§ **Work order**:
The material below should be copied line for line, please, with pictures omitted.

§ **Excerpted records**:
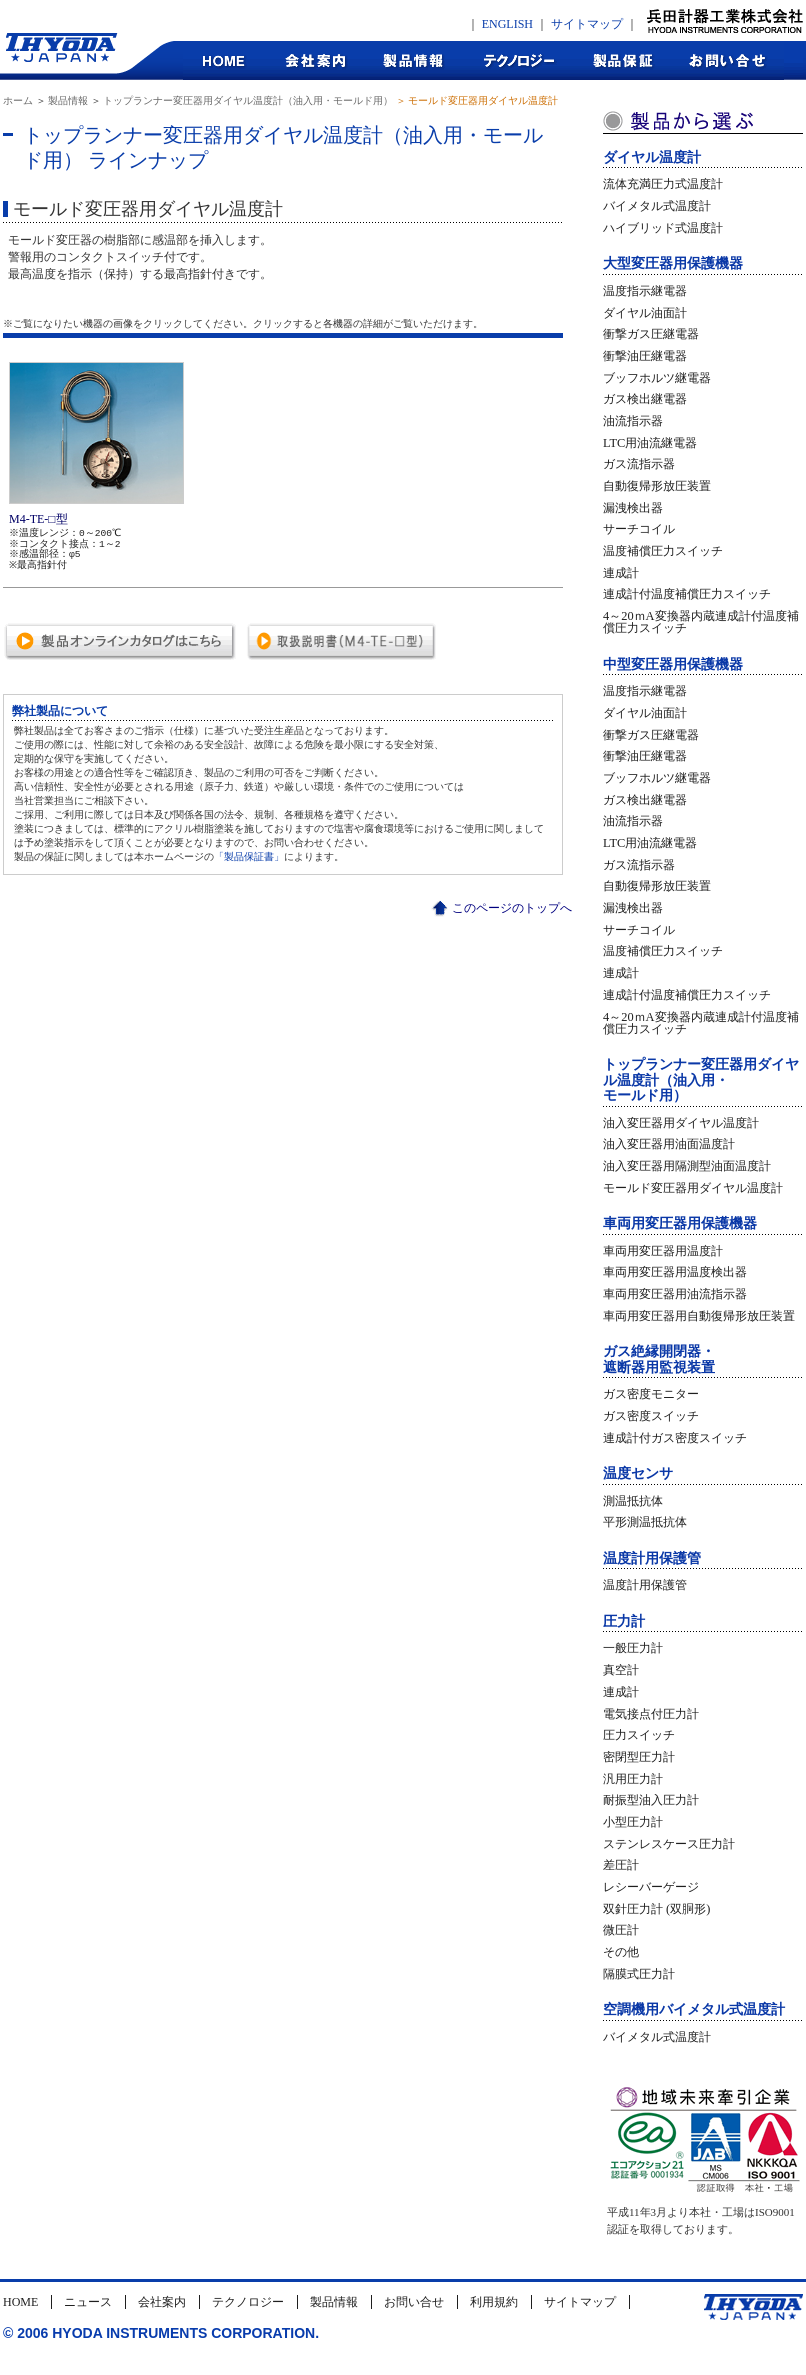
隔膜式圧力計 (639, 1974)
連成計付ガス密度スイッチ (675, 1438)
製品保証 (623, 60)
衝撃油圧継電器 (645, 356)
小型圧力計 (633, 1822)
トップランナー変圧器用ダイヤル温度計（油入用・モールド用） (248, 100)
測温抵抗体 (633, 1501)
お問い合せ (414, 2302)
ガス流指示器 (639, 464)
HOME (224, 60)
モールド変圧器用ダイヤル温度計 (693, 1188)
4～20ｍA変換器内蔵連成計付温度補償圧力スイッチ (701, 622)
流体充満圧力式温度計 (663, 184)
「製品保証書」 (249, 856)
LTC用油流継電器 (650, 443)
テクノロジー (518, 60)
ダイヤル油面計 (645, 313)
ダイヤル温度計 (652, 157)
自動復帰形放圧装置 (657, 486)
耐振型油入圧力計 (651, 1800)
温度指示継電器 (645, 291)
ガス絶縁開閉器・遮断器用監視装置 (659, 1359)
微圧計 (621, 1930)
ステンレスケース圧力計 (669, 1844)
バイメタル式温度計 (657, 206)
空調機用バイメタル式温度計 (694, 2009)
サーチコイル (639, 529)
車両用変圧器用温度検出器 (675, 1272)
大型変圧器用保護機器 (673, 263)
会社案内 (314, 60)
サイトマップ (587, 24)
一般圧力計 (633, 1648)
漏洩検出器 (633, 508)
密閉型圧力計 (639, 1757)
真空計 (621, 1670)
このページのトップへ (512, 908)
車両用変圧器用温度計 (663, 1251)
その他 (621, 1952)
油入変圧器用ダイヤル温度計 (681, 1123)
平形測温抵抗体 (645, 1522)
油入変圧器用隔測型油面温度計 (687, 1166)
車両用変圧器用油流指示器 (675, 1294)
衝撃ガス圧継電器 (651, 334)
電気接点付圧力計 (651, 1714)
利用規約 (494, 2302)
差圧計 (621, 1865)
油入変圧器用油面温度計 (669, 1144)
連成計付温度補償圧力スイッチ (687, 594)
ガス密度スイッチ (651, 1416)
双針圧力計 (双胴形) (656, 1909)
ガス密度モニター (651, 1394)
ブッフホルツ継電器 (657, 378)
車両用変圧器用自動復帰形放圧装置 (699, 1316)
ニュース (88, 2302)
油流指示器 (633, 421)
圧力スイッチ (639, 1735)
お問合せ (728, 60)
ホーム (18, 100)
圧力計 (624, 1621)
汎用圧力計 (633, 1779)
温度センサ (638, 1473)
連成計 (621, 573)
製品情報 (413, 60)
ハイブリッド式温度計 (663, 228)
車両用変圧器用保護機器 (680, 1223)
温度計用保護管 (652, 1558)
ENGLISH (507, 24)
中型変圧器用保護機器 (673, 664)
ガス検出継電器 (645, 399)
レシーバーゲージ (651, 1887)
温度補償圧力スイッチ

§ **Response to this exercise**:
隔膜式圧力計 (639, 1974)
連成計付ガス密度スイッチ (675, 1438)
製品保証 (623, 60)
衝撃油圧継電器 (645, 356)
小型圧力計 (633, 1822)
トップランナー変圧器用ダイヤル温度計（油入用・モールド用） (248, 100)
測温抵抗体 (633, 1501)
お問い合せ (414, 2302)
ガス流指示器 (639, 464)
HOME (224, 60)
モールド変圧器用ダイヤル温度計 (693, 1188)
4～20ｍA変換器内蔵連成計付温度補償圧力スイッチ (701, 622)
流体充満圧力式温度計 (663, 184)
「製品保証書」 (249, 856)
LTC用油流継電器 (650, 443)
テクノロジー (518, 60)
ダイヤル油面計 (645, 313)
ダイヤル温度計 (652, 157)
自動復帰形放圧装置 (657, 486)
耐振型油入圧力計 (651, 1800)
温度指示継電器 (645, 291)
ガス絶縁開閉器・遮断器用監視装置 (659, 1359)
微圧計 (621, 1930)
ステンレスケース圧力計 (669, 1844)
バイメタル式温度計 (657, 206)
空調機用バイメタル式温度計 (694, 2009)
サーチコイル (639, 529)
車両用変圧器用温度検出器 (675, 1272)
大型変圧器用保護機器 (673, 263)
会社案内 (314, 60)
サイトマップ (587, 24)
一般圧力計 (633, 1648)
漏洩検出器 (633, 508)
密閉型圧力計 (639, 1757)
真空計 (621, 1670)
このページのトップへ (512, 908)
車両用変圧器用温度計 (663, 1251)
その他 (621, 1952)
油入変圧器用ダイヤル温度計 (681, 1123)
平形測温抵抗体 (645, 1522)
油入変圧器用隔測型油面温度計 (687, 1166)
車両用変圧器用油流指示器 (675, 1294)
衝撃ガス圧継電器 (651, 334)
電気接点付圧力計 (651, 1714)
利用規約 (494, 2302)
差圧計 (621, 1865)
油入変圧器用油面温度計 (669, 1144)
連成計付温度補償圧力スイッチ (687, 594)
ガス密度スイッチ (651, 1416)
双針圧力計 (双胴形) (656, 1909)
ガス密度モニター (651, 1394)
ブッフホルツ継電器 (657, 378)
車両用変圧器用自動復帰形放圧装置 (699, 1316)
ニュース (88, 2302)
油流指示器 (633, 421)
圧力スイッチ (639, 1735)
お問合せ (728, 60)
ホーム (18, 100)
圧力計 (624, 1621)
汎用圧力計 (633, 1779)
温度センサ (638, 1473)
連成計 (621, 573)
製品情報 (413, 60)
ハイブリッド式温度計 (663, 228)
車両用変圧器用保護機器 (680, 1223)
温度計用保護管 (652, 1558)
ENGLISH (507, 24)
中型変圧器用保護機器 (673, 664)
ガス検出継電器 (645, 399)
レシーバーゲージ (651, 1887)
温度補償圧力スイッチ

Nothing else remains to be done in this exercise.